Jiwaji, Adnaan; Hardison, Jazmine; Ayodele, Kayode P.; Stevens, Sandy; Mwambela, Alfred; Mwambela, Alfred; Harward, Judson; del Alamo, J. A.; Harrison, B.; Gikandi, S.
Description:
Remote laboratories represent a significant value to engineering curricula in a variety of cases.
Whether it is a complement to a hands-on experience or a substitute when a traditional lab is not
feasible, remote laboratories can be a valuable educational resource. Since 1998, the MIT iLab
Project has worked to increase the quality and availability of remote laboratories. Using the iLab
Shared Architecture, developers of new labs can leverage a set of generic support functions and
then share those labs easily and with minimal administrative cost. More recently, the iLab
Project, in partnership with Obafemi Awolowo University in Nigeria, Makerere University in
Uganda and the University of Dar-es-Salaam in Tanzania and in coordination with the Maricopa
Advanced Technology Education Center (MATEC), has focused on building iLabs around the
National Instruments Educational Laboratory Virtual Instrumentation Suite (ELVIS) platform.

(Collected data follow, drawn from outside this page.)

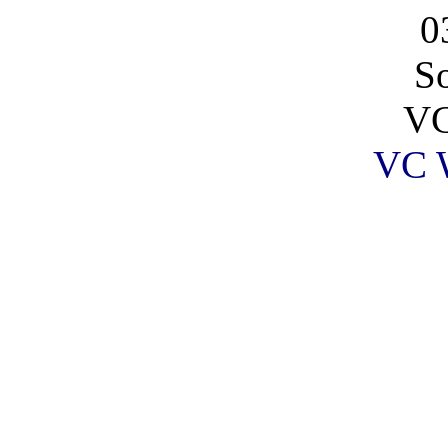
0
So
VC
VC 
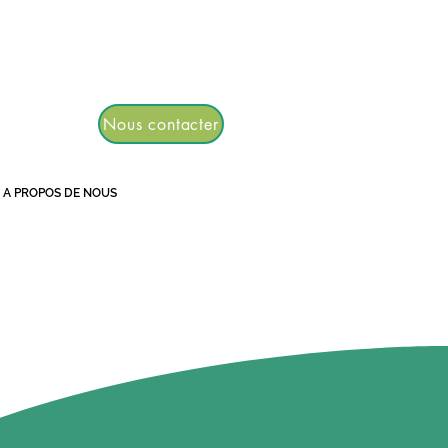
TGRE
Nous contacter
A PROPOS DE NOUS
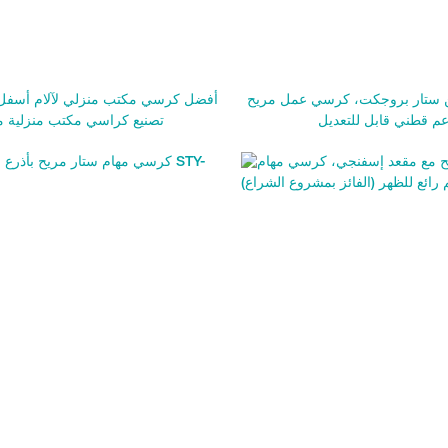
ستار بروجكت، كرسي عمل مريح
أفضل كرسي مكتب منزلي لآلام أسفل 
عم قطني قابل للتعديل
تصنيع كراسي مكتب منزلية م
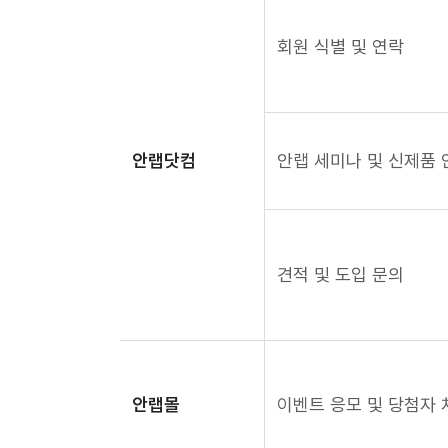
회원 식별 및 연락
안랩닷컴
안랩 세미나 및 신제품 
견적 및 도입 문의
안랩몰
이벤트 응모 및 당첨자 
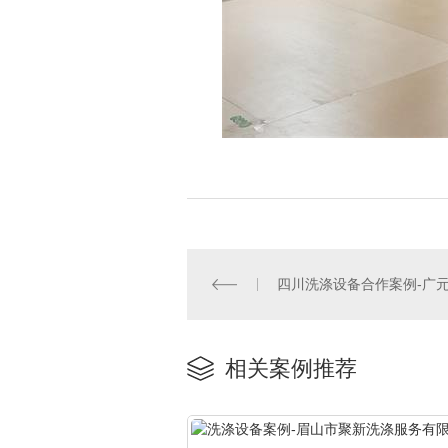
四川洗涤设备合作案例-广
相关案例推荐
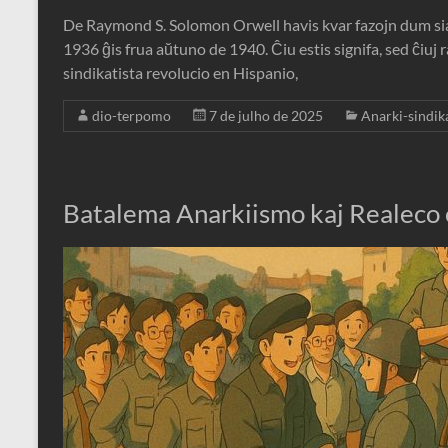
De Raymond S. Solomon Orwell havis kvar fazojn dum siaj
1936 ĝis frua aŭtuno de 1940. Ĉiu estis signifa, sed ĉiuj r
sindikatista revolucio en Hispanio,
dio-terpomo
7 de julho de 2025
Anarki-sindik
Batalema Anarkiismo kaj Realeco 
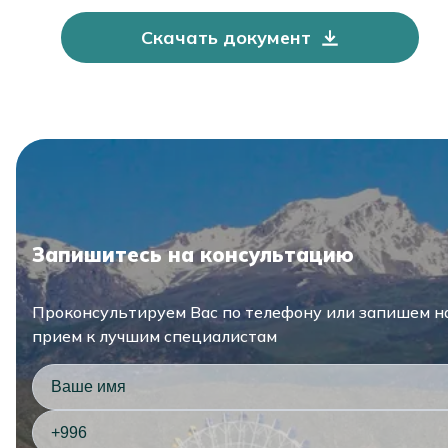
Скачать документ
Запишитесь на консультацию
Проконсультируем Вас по телефону или запишем н
прием к лучшим специалистам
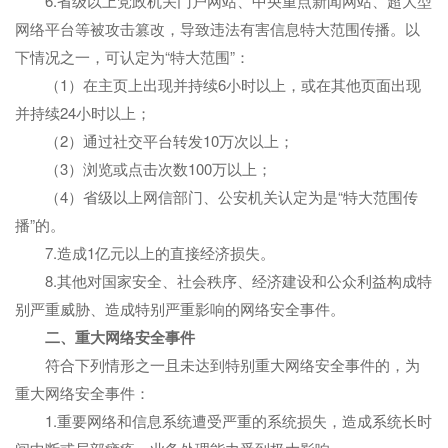
6.省级以上党政机关门户网站、中央重点新闻网站、超大型
网络平台等被攻击篡改，导致违法有害信息特大范围传播。以
下情况之一，可认定为“特大范围”：
（1）在主页上出现并持续6小时以上，或在其他页面出现
并持续24小时以上；
（2）通过社交平台转发10万次以上；
（3）浏览或点击次数100万以上；
（4）省级以上网信部门、公安机关认定为是“特大范围传
播”的。
7.造成1亿元以上的直接经济损失。
8.其他对国家安全、社会秩序、经济建设和公众利益构成特
别严重威胁、造成特别严重影响的网络安全事件。
二、
重大网络安全事件
符合下列情形之一且未达到特别重大网络安全事件的，为
重大网络安全事件：
1.重要网络和信息系统遭受严重的系统损失，造成系统长时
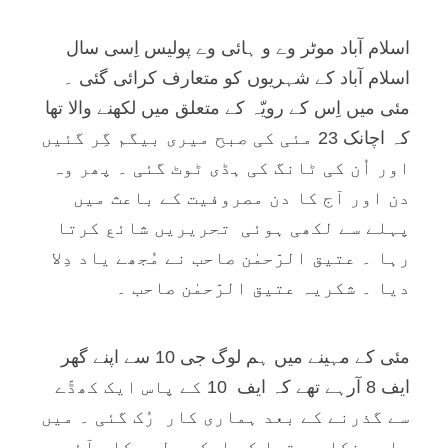
اسلام آباد موٹر وے و ہائی وے پوليس اِسی سال
اسلام آباد کے شہريوں کو متعارف کرائی گئی ۔
مئی ميں اِس کے رويّہ کے متعلق ميں لکھنے والا تھا
کہ اچانک 23 مئی کی صبح ميری بيگم گِر گئيں
اور اُن کی ٹانگ کی ہڈی ٹوٹ گئی ۔ پھر وہ
دن اور آج کا دن مصروفيت کے باعث ميں
پہلے سے لکھی ہوئی تحريريں شائع کرتا
رہا ۔ عتيق الرّحمٰن صاحب نے مُجھے ياد دِلا
ديا ۔ شکريہ عتيق الرّحمٰن صاحب ۔
مئی کے مہينے ميں ہم لوگ جی 10 سے اپنے گھر
ايف 8 آرہے تھے کہ ايف 10 کے پاس ايک کھڈّے
سے گذرنے کے بعد ہماری کار رُک گئی ۔ ميں
باہر نکا ہی تھا کہ ايک پوليس کار آئی ۔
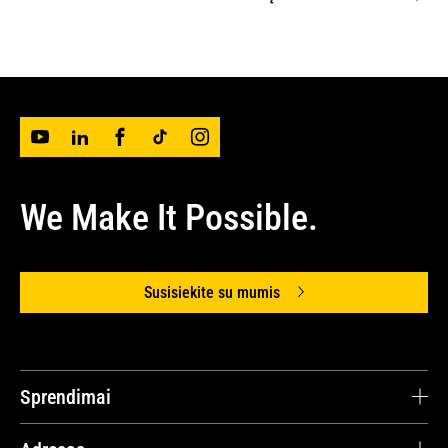
We Make It Possible.
Susisiekite su mumis
Sprendimai
Avesco Lithuania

The ELVIS is a low-cost, small-footprint unit that contains most of the common test instruments
found in a typical electrical engineering lab. By coupling the ELVIS with iLabs, a variety of
remote electronics laboratories can be built and shared around the world. Using this common
hardware/software platform, participants in the iLab Project at different levels of the educational
spectrum have developed experiments that meet their individual curricular needs and are able to
host them for use by other peer institutions. Not only does this increase the variety of ELVISbased
iLabs, but it also spurs the creation of teams that can then build other, more diverse iLabs
and substantively participate in project-wide collaborative development efforts. Through such
coordinated efforts, iLabs can provide rich practical experiences for students in areas not
previously possible at institutions across the educational spectrum.